Basic Apple M2 Pro CPU Benchmarks

10th August 2023

This month I bought and received a new Apple MacBook Pro (M2 Pro, 14-inch, 2023) with the aim of replacing my own Apple MacBook Pro 15-inch (Intel) 2015 model which I bought in 2016. The MacBook Pro 15 still does work, but the battery life is awful now (I could have it replaced, which I’ve done several times with laptops in the past), the internal fans barely work, and the rubber around the screen is disintegrating, so with a trip back to the Northern Hemisphere planned next month, I thought it was time for a replacement.

A year ago I was provided (on loan) a work-provided MacBook Pro 14 M1 Pro (see previous benchmarks) which I’ve been using a bit, so I knew mostly what to expect in terms of performance and from the laptop in general, but I was curious to compare the performance of the M2 Pro against the M1 Pro (and the old Intel machine).

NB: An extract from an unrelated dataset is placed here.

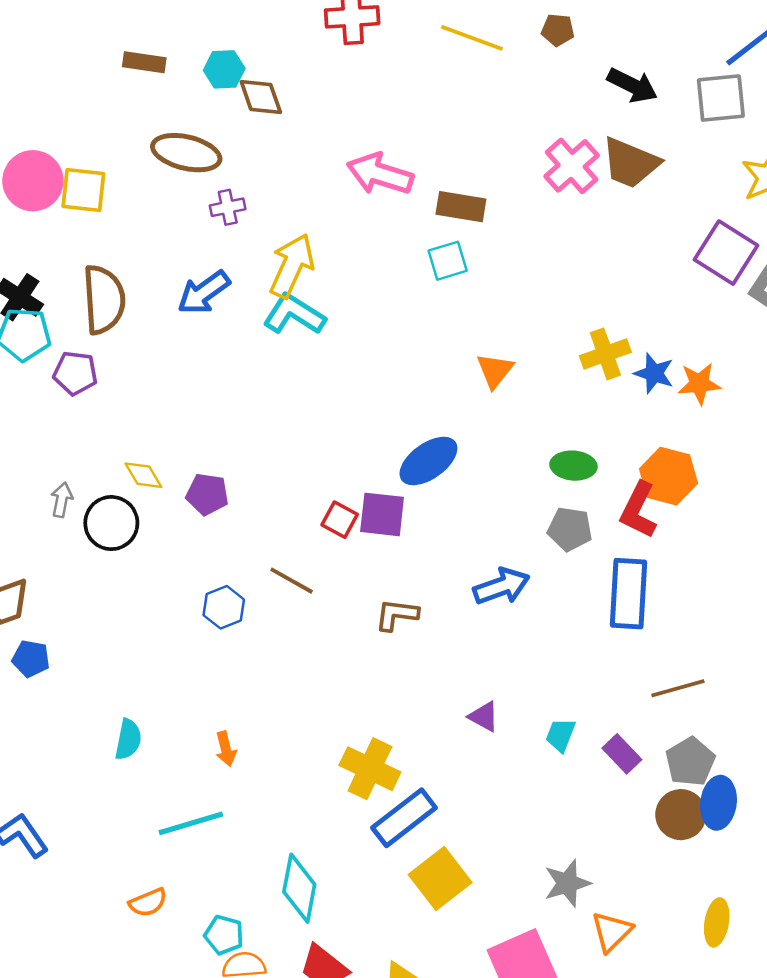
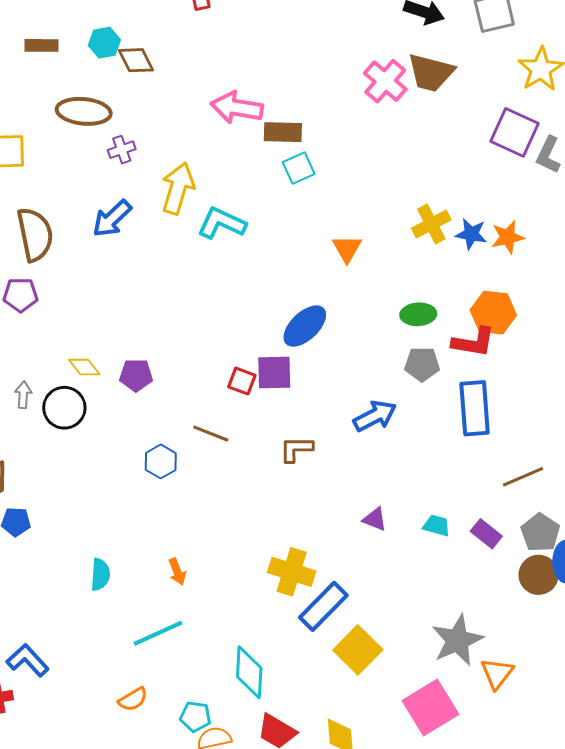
brown rectangle: (461, 207) -> (283, 132), moved
cyan L-shape: (294, 314) -> (222, 223), moved
red L-shape: (638, 510) -> (474, 342), turned -99
cyan trapezoid: (561, 735) -> (436, 526), turned 92
gray star: (567, 883) -> (457, 640), size x1.4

It’s not going to be a completely fair apples-to-apples comparison, as the work-provided MacBook Pro 14 M1 Pro processor is the 10-core version which has two extra performance cores than the baseline did - having eight performance cores and two efficiency cores - and the M2 Pro I’ve just bought is the baseline model - with six performance cores and four efficiency cores - but it should provide a rough indication of what performance to expect.

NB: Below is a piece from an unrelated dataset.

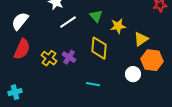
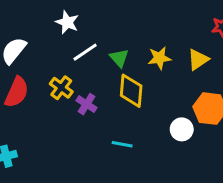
green triangle: (96, 16) -> (119, 58), moved
yellow triangle: (141, 39) -> (198, 59), moved
yellow cross: (49, 58) -> (61, 88), moved

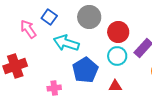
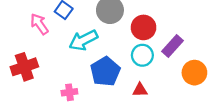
cyan arrow: (66, 43) -> (83, 40), turned -45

The Xcode / Apple Clang compiler versions are also different: My MacBook Pro 15 (Intel) is still running quite an old MacOS version, with an older compiler which I don’t want to update, and while I did install Xcode 14.3 on the 2021 MacBook Pro M1 Pro (as well as the command line tools) in order to attempt to match what I’d just installed on my new 2023 MacBook Pro M2 Pro, clang --version still shows version 13.1.6, whereas my new 2023 M2 Pro MacBook Pro shows 14.0.3 being used, so I’m not really sure what’s going on there, as Xcode -> About Xcode shows Version 14.3.1 as I’d expect on both MacBook Pro 14 machines (and both have the command line tools for that version of Xcode installed). The MacBook Pro 14s are both running MacOS Ventura 13.4.

Tests:

Copying what I did in the test last year, I’ll be using two of my apps as benchmarks: my Mint interpreter language VM (originally based off Robert Nystrom’s excellent Crafting Interpreters Lox language tutorial) but with additional functionality and performance improvements, which I’ll use to benchmark two Mint scripts as single-threaded tests, and also my Imagine pathtracing renderer, which has native SSE intrinsics support for Intel and native Neon intrinsics support for ARM, which I’ll run in both single- and multi-threaded scenarios.

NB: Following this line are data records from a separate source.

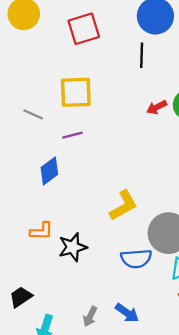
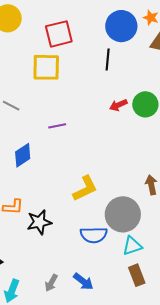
yellow square: (76, 92) -> (46, 67), moved
purple line: (72, 135) -> (57, 126), moved

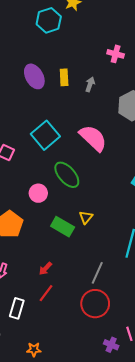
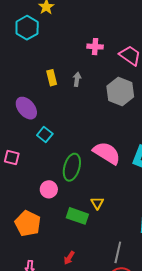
purple ellipse: (34, 76) -> (26, 108), moved
cyan square: (45, 135) -> (45, 134), size x0.6
pink semicircle: (93, 138) -> (107, 153), moved
green ellipse: (67, 175) -> (72, 167), turned 68

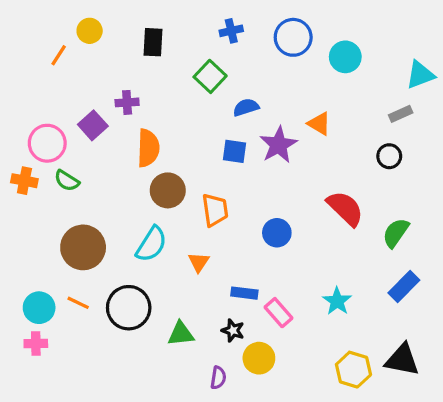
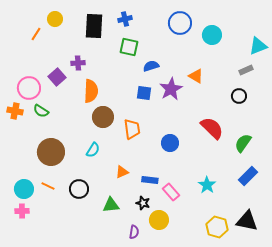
blue cross: (231, 31) -> (125, 19), moved
black rectangle: (153, 42) -> (94, 26), size x1.4
green square: (210, 76) -> (129, 47), turned -30
cyan semicircle: (151, 244) -> (93, 150), size x0.7
orange triangle: (199, 262) -> (122, 172), moved, turned 32
black circle: (129, 308) -> (79, 189), size x0.7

Both apps will be compiled with -march=native on the Intel side and -mcpu=native on the Apple Silicon / ARM side, using the clang version on the machine in question, as well as optimisation level: -O3.

The two Mint script tests will be loop value calculation as Test 1:

var a = 1;
for (var i = 0; i < 100000000; i += 1)
{
    a = (i + i + 3 * 2 + i + 1 - 0.42) / a;
}
print a;

and a variation of Project Euler 21 to calculate the sum of all Amicable numbers under 15,000 as Test 2.

The Imagine rendering tests will render three different scenes in both single- and multi-threaded mode.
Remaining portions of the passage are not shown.